The first part of the thesis deals with linear gas turbine modelling, with the aim of estimating models which can be used to verify the linearised thermodynamic models derived from the engine physics, at different shaft speeds. A detailed analysis of the engine data is presented and linear engine models are identified at different operating points using time- and frequency-domain techniques. The influence of noise and nonlinearities on the estimated models is studied and it is shown that the use of multisine signals and frequency-domain techniques is particularly suited to this problem, since the derived continuous-time s-domain models can be directly compared with the linearised thermodynamic models. It is also shown that discrete models estimated in the time domain have excellent approximation capabilities but are not suited for the validation of the thermodynamic models since their modes are uncertain and they sometimes result in modes which do not have a continuous-time counterpart.

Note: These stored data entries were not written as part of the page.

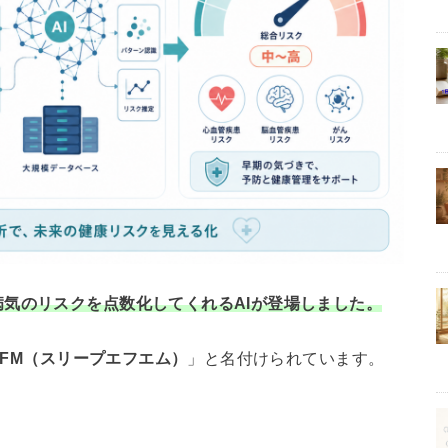
気のリスクを点数化してくれるAIが登場しました。
epFM（スリープエフエム）
」と名付けられています。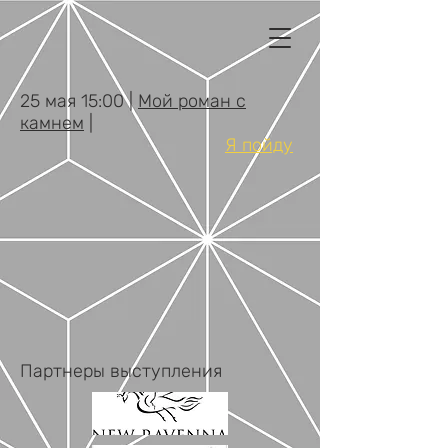
25 мая 15:00 |
Мой роман с
камнем
|
Я пойду
Партнеры выступления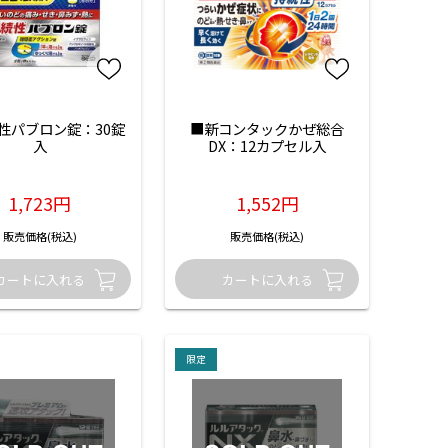
性パブロン錠：30錠
■新コンタックかぜ総合
入
DX：12カプセル入
1,723円
1,552円
販売価格(税込)
販売価格(税込)
限定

The second part of the thesis deals with the application of several nonlinear system representations to model the nonlinear relationship between the fuel flow and shaft speeds of the gas turbine. Data is analysed in both time- and frequency-domain to gain information about the engine nonlinearity, and several nonlinear model representations are presented along with popular estimation algorithms. Nonlinear models for each shaft were then estimated and the performance of these models was
demonstrated by their ability to approximate measured engine data. It is shown that the nonlinear relationship between the fuel flow and shaft speed can be modelled using a Wiener structure, a NARMAX structure or a neural network. Several issues concerning signal design and prior knowledge of the nonlinearity in a system are also discussed and a number of recommendations are made for future gas turbine modelling and testing.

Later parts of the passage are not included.